» Instructions for the task:
Setting pictures aside, output exactly the lines from the start of the records to the line with "side Hertha Berlin in Innsbruck", that line included.

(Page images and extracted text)
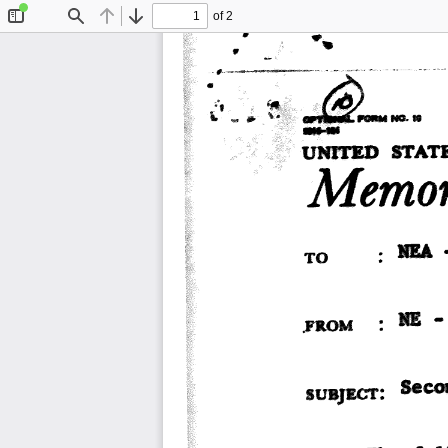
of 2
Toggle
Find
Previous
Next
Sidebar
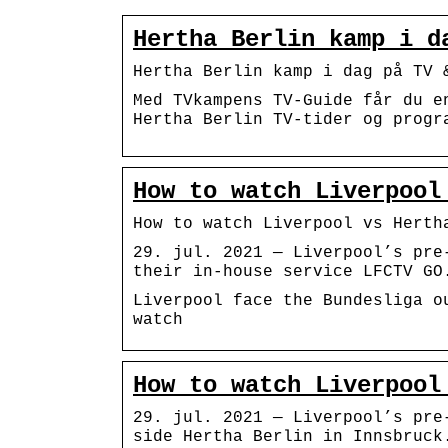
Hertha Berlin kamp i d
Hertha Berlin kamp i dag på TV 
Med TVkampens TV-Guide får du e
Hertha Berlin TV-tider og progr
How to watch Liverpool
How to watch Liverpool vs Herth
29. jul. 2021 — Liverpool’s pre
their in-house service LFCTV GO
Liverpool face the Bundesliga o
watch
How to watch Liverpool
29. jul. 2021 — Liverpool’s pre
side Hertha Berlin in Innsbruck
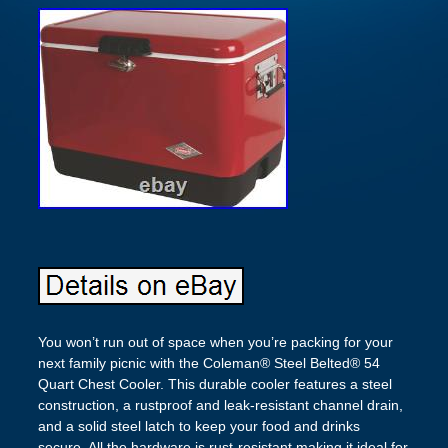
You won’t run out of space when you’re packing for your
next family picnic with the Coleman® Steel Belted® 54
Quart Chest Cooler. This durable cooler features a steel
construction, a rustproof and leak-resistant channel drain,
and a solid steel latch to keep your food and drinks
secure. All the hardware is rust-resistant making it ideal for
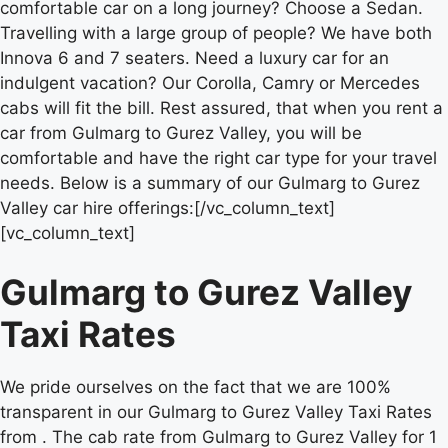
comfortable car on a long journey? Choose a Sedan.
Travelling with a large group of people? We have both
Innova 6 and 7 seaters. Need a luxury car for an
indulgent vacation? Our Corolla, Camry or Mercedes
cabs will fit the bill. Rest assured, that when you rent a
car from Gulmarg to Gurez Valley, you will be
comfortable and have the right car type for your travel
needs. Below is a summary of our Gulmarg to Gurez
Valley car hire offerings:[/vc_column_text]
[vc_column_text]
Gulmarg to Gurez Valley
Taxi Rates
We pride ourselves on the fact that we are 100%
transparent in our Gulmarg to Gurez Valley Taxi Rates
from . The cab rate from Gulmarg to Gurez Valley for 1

» Exercise result:
of 2
Toggle
Find
Previous
Next
Sidebar
Hertha Berlin kamp i d
Hertha Berlin kamp i dag på TV 
Med TVkampens TV-Guide får du e
Hertha Berlin TV-tider og progr
How to watch Liverpool
How to watch Liverpool vs Herth
29. jul. 2021 — Liverpool’s pre
their in-house service LFCTV GO
Liverpool face the Bundesliga o
watch
How to watch Liverpool
29. jul. 2021 — Liverpool’s pre
side Hertha Berlin in Innsbruck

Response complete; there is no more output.